How Does Backup Withholding Work?

Let us take you through a detailed explanation of how this works.

  • So, how exactly does IRS ensure that the correct amount of tax is received from the taxpayers? Simple, it employs a sort of cross-verification approach.
  • In this approach, employers and financial bodies are required to file a special form with the IRS. The form specifies the amount of money they have paid to the employees and investors respectively.
  • On the other hand, the employees or investors declare their earned income and taxes deducted while filing their tax returns.
  • IRS checks if the TIN provided by them is the same as those given by employers and financial institutions.
  • After that, the IRS does some further cross-verification. Based on the tax data received from taxpayers/investors and employers/financial institutions, the IRS looks for any discrepancies.
  • If the information fails to match, then the IRS sends the notice to investor/employee or employee/financial institution that it will be initiating the backup withholding proceedings.

Tax Impact

  • It is important to note that the rate of backup withholding tax are pre-determined and may vary as per the nature of the income. The rate is currently 24%.
  • The tax provision contains all the rules, types of income to be taxed, and the income that is excluded from taxation.
  • The IRS will undertake backup withholding only after sending four notices to the payee within 120 days.
  • After this stage, the employer or the financial institution will need to deduct the tax from any future payments made to the employee or the investor.
  • After deduction, they will be required to remit the collected tax to a state-federal corporation or a state government and inform the IRS.

Examples

We have put together an example to help explain the concept more practically.

Example #1

George has a monthly salary of $200,000. The deductions made by his employer are as follows.

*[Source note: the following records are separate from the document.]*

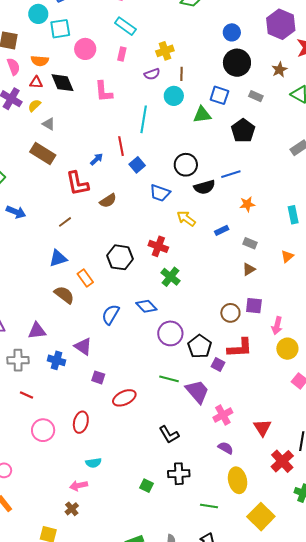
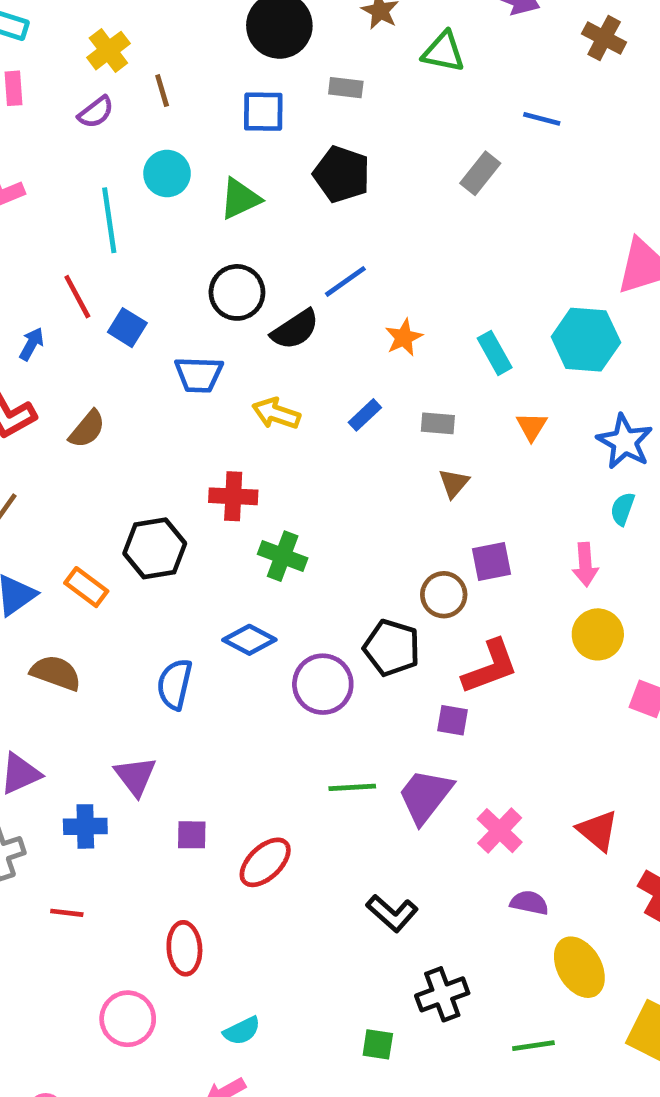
cyan circle: (174, 96) -> (167, 174), moved
green triangle: (202, 115) -> (240, 199), moved
cyan rectangle: (293, 215) -> (495, 353), moved
orange rectangle: (85, 278) -> (86, 587), moved
pink arrow: (277, 326) -> (585, 565), moved
black pentagon: (200, 346) -> (392, 648), moved
purple triangle: (83, 347) -> (135, 776), turned 36
purple trapezoid: (197, 392) -> (425, 796), turned -84
red line: (27, 395) -> (67, 913), moved
pink circle: (43, 430) -> (128, 1019), moved

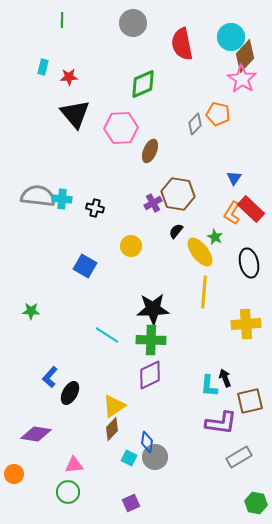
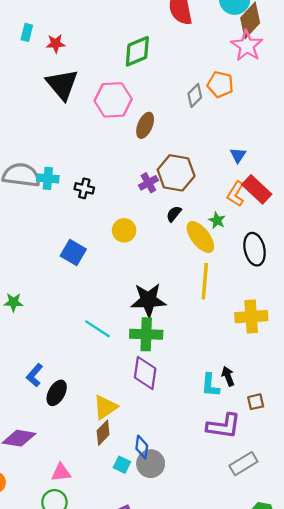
purple diamond: (150, 375) -> (145, 373), turned -56
brown square: (250, 401) -> (256, 402), size x0.6

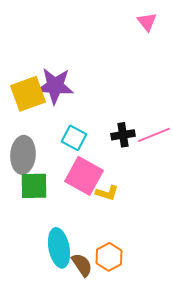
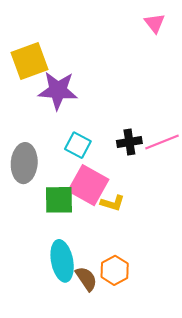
yellow square: (28, 94) -> (29, 61), moved
green square: (34, 186) -> (59, 200), moved

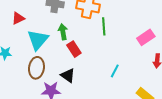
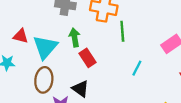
red triangle: (18, 18) -> (21, 36), moved, turned 40
cyan line: (115, 71) -> (137, 68), moved

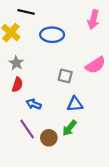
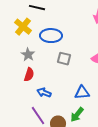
blue ellipse: (52, 35) -> (51, 36), moved
gray square: (65, 76) -> (64, 59), moved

  1. Backup withholding tax
  2. Contributions to PF
  3. Other deductions

The sum of three comes to $15,000 every month. The employer remits $2000 every month to the state and federal government on behalf of him. George and his employer declare the information about the salary, earning and the deducted amount in the income tax form. This information is sent to the IRS.
While cross-verifying, the IRS notices a mismatch and initiates a proceeding.

Income covered under the backup withholding

It applies to income like interest, dividends, salary, commission, contract income, royalty, winnings from lotteries, gambling income, etc. The exempted income not subjected to withholding are real estate transactions, retirement account distribution, self-employment incomes, etc.

How to Prevent it?

This part of the article will explain any possible exemption or way out of backup withholding.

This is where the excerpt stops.